__TASK STATEMENT__: Pictures aside, copy every record word for word.

Stored data entries

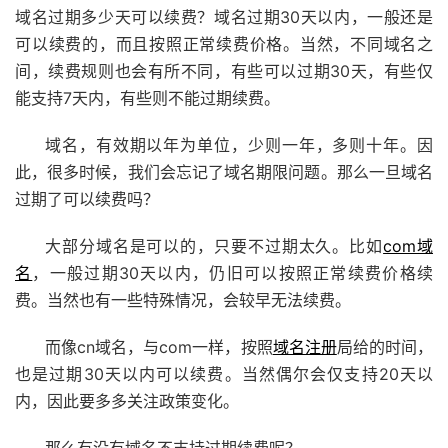
域名过期多少天可以续费？域名过期30天以内，一般还是
可以续费的，而且按照正常续费价格。当然，不同域名之
间，续费规则也会有所不同，有些可以过期30天，有些仅
能支持7天内，有些则不能过期续费。
域名，有效期以年为单位，少则一年，多则十年。因
此，很多时候，我们会忘记了域名期限问题。那么一旦域名
过期了可以续费吗？
大部分域名是可以的，只要不过期太久。比如
com域
名
，一般过期30天以内，仍旧可以按照正常续费价格续
费。当然也有一些特殊情况，会较早无法续费。
而像cn域名，与com一样，按照
域名注册
局给的时间，
也是过期30天以内可以续费。当然偶尔会仅支持20天以
内，因此要多多关注政策变化。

__EXERCISE RESPONSE__:
域名过期多少天可以续费？域名过期30天以内，一般还是
可以续费的，而且按照正常续费价格。当然，不同域名之
间，续费规则也会有所不同，有些可以过期30天，有些仅
能支持7天内，有些则不能过期续费。
域名，有效期以年为单位，少则一年，多则十年。因
此，很多时候，我们会忘记了域名期限问题。那么一旦域名
过期了可以续费吗？
大部分域名是可以的，只要不过期太久。比如
com域
名
，一般过期30天以内，仍旧可以按照正常续费价格续
费。当然也有一些特殊情况，会较早无法续费。
而像cn域名，与com一样，按照
域名注册
局给的时间，
也是过期30天以内可以续费。当然偶尔会仅支持20天以
内，因此要多多关注政策变化。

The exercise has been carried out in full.